Tom Maloney from Cornell University says there are four key reasons for having an employee handbook: 1) Improve the image of the farm by conveying that employees are important and that the farm has carefully thought out employee policies. 2) Aid communication with employees. 3) Help assure that all employees are treated fairly and consistently. 4) Encourage farms to face important decisions about employee policies rather than continuing to postpone them.
"The first reason shows the farm regards itself as a professionally operated business that values doing things correctly," says Schwartau. "An employee handbook takes time to create and will need fine-tuning to meet the needs of the farm."
Studies show worker retention and productivity is highest at businesses that clearly communicate worker rights and responsibilities through policy handbooks, according to the Washington Farm Labor Association. Setting the proper tone in your workplace is key to a successful relationship with workers.
Put it on Paper. Developing an employee handbook can be a daunting task, but experts give their advice to help you succeed.
First, if you have policies and procedures, then review and use those as a starting point. If you don’t have policies, develop them.

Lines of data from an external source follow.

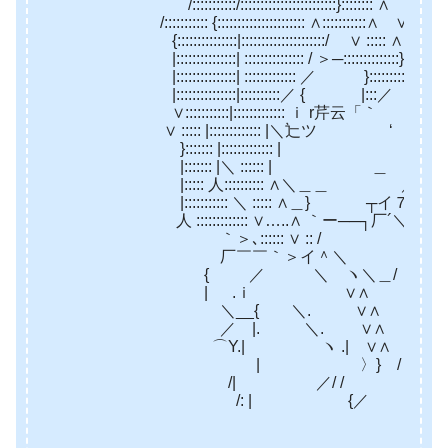
/:::::::::::/::::::::::::::::::::::::}:::::::: ∧ ∨::::::::::
/::::::::::: {:::::::::::::::::::::: ∧:::::::::::∧ ∨ ::::::::::
{:::::::::::::::|:::::::::::::::::::::/ ∨ ::::: ∧r ∨─ミ :
|:::::::::::::::| ::::::::::::::: / ＞─::::::::::::::} ∨∧ ::
|:::::::::::::::| ::::::::::::: ／ }:::::::::／芹云ミ
|:::::::::::::::|::::::::::／ { |:::／ 辷ﾂ .|::
∨:::::::::::|::::::::::::: ｉ r芹云「｀ |
∨ ::::: |::::::::::::: |＼辷ツ ‘ |:::::
}::::::: |::::::::::::: | ﾉ:::
|::::::: |＼ :::::: | ＿ ノ ／ｉ::::::
|::::: 人:::::::::: ∧＼＿＿ ／/ |:::::::
|::::::::::: ＼ ::::: ∧＿} ┬イ７}’ .|:::::
人 ::::::::::::: ∨…..∧ ｀ー──┐厂´＼人:::/
｀＞､:::::: ∨ :: / { { 
厂￣￣｀＞イ＾＼ │＼ ＞ﾆ三
{ ／ ＼ ヽ＼＿/ У／
| .ｉ ∨∧ 幺イ´／￣_＿
＼__{ ＼. ∨∧ ｀￣´（／＼
／ |. ＼. ∨∧ ∨ Y
⌒Y.| ヽ .| ∨∧ 
| 〉} / ＼＿＿ 人
/| ／/ /
/: | {／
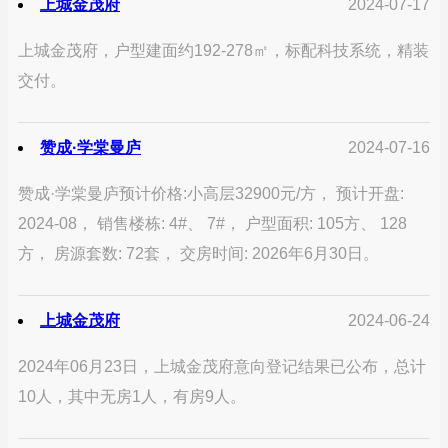
上城金茂府
2024-07-17
上城金茂府，户型建面约192-278㎡，标配科技系统，精装
交付。
赞成·学棠曼庐
2024-07-16
赞成·学棠曼庐预计价格:小高层32900元/方， 预计开盘:
2024-08， 销售楼栋: 4#、 7#， 户型面积: 105方、 128
方， 房源套数: 72套， 交房时间: 2026年6月30日。
上城金茂府
2024-06-24
2024年06月23日，上城金茂府意向登记结果已公布，总计
10人，其中无房1人，有房9人。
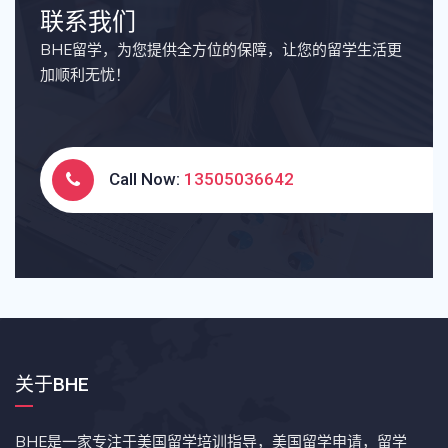
联系我们
BHE留学，为您提供全方位的保障，让您的留学生活更
加顺利无忧！
Call Now:
13505036642
关于BHE
BHE是一家专注于美国留学培训指导，美国留学申请，留学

These policies should be reviewed by legal counsel and a final copy used as the building blocks for the handbook.
The second step is to create an outline of what needs to be included in the employee handbook. Topics should include the business’ mission statement, equal employment opportunity statement, contractual disclaimer and at-will statement, purpose of the handbook and background information about the farm. Other items are optional, but important factors to include are federal and state laws that affect employees. A few of these are the Family and Medical Leave Act, anti-discrimination laws, Americans with Disabilities Act and Fair Labor Standards Act.
Once you’ve determined what to include, create a summary of each policy. These summaries should be clear and concise, and contain no legal verbiage. Place the summaries in their respective sections. Next, write the company positions, rules or policies under each of the outline topics. It’s important to spend time reviewing the handbook to make sure it reflects the business, is accurate and easy to comprehend. Provide the final version to legal counsel for review to ensure that there are no contractual agreements.
Once approved, you’ll want to select a vendor and have it printed. Finally, a distribution method needs to be determined, such as during new-hire orientation or a manual distribution to employees. Some employers post the handbook online, but it’s important to have printed copies for those who do not have Internet at home.
The handbook should change as your business changes. Be sure to appoint a person to review
and update the handbook yearly or as needed.